The door didn’t last long. It took two more impacts and some frantic drilling for Tanner’s battle armor to get enough leverage on the door to rip it apart from its frame. Barrow watched, eyes wide in shock, as the machine tossed the entire door away like it weighed nothing. It landed far back in the cave, echoing madly with metallic clangs.

“Out of the way!” Tanner ordered, the bulk of his machine nearly blocking the entire entrance. “I’m done playing around, Steve Barrow. Get out of my way.”

Barrow looked behind him, at the door to the cradle room. Rigel was still in there, helpless. Tanner would just storm through the room with his machine, destroying everything. A single swipe of the mechanical arm, and Rigel would….

Barrow spread his arms wide. “No.”

Tanner laughed again. “You think you can stop me?”

Barrow grinned. “Of course not. But I can’t let you go in there, not while I’m still here.”

He heard the truth in his own words. He could not, would not stand by and abandon Rigel.

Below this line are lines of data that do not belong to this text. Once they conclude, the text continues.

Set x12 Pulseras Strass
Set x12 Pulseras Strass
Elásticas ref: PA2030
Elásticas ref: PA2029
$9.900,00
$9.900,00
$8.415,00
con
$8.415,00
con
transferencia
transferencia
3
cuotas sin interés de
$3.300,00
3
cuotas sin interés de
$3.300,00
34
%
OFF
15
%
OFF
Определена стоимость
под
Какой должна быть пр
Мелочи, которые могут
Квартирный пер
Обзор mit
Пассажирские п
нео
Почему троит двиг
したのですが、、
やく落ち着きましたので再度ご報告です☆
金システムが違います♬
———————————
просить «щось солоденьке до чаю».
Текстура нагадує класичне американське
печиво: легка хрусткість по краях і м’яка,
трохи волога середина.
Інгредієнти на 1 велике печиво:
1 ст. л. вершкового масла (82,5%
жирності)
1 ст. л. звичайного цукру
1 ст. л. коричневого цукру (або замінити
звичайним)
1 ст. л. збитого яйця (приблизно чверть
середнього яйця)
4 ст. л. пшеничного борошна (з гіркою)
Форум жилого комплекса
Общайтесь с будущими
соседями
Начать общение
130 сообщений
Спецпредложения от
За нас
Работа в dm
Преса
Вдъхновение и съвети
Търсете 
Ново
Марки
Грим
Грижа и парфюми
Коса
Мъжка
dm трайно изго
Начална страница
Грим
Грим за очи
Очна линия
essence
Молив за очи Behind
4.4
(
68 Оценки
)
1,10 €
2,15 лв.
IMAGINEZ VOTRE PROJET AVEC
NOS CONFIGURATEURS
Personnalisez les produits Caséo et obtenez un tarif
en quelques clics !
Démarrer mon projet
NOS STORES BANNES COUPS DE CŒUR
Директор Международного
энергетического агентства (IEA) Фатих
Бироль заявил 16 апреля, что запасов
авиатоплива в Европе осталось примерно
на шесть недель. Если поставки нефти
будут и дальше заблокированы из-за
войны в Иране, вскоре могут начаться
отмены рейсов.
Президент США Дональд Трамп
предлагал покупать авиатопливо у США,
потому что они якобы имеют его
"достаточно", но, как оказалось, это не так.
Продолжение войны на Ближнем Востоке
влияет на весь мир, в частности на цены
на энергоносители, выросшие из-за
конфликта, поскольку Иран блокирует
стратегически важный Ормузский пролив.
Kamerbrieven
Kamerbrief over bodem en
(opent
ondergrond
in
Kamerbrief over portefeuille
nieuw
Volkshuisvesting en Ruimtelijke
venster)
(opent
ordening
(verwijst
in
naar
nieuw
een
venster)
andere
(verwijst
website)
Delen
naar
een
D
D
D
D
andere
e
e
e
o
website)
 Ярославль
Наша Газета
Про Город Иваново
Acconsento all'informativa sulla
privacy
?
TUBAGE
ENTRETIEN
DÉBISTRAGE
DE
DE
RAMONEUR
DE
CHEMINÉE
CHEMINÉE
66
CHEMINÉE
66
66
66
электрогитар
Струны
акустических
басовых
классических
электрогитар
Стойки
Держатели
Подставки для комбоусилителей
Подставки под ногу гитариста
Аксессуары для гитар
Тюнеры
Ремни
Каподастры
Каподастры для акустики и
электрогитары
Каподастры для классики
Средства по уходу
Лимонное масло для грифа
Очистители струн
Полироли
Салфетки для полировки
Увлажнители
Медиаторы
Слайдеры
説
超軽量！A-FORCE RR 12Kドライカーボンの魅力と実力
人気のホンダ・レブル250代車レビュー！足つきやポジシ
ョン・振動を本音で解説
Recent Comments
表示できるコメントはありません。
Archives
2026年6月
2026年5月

“Have it your way,” Tanner said. He stepped forward again, the movement of his machine clumsy in the narrow hallway. It barely fit.

Barrow had an idea.

“Hey, Tanner! You want to know what the last thing Diana said was? After I had ripped her communicator from her chest?”

“Shut up!”

“She didn’t call your name, if that’s what you were wondering. In fact, she died cursing you for sending her here.”

“Liar!”

Barrow made his move. He sprinted straight ahead, right at the machine, and just as Tanner swung his drill arm, Barrow threw himself forward between the armor’s big legs. The drill missed him, and Barrow rolled as soon as he hit the ground, escaping beneath the machine through to the wider cave behind it. Tanner moved back with a scream of fury, but he was unable to turn fast enough in the small space. It took him a few seconds to back away and face Barrow. By then Barrow had made it almost clear to the other side of the cave.

“You can’t escape!” Tanner shouted. “I’m going to crush you!”

Barrow looked everywhere, but there was no way out now. He was trapped in a corner.

“I’m sorry, Rigel,” he whispered as the machine approached to finish him off. “I bought you as much time as I could.”

The gigantic armor was two steps away when it froze in midstride.

And it started changing.

“What the devil is happening?” Tanner said from inside it.

The machine’s exoskeleton began to glow with bright streaks of red. The drill arm changed shape, parts shifting, sliding and merging until it became a cannon. Fire began burning in the cannon’s depths even as it aimed itself at Barrow.

“I can’t control it!” Tanner yelled.

The armor suit started moving again, but Barrow could see Tanner frantically hitting switches inside it, looking everywhere and trying to regain control. The closer the machine got, the stronger its aura of deep, biting cold enveloped Barrow’s skin.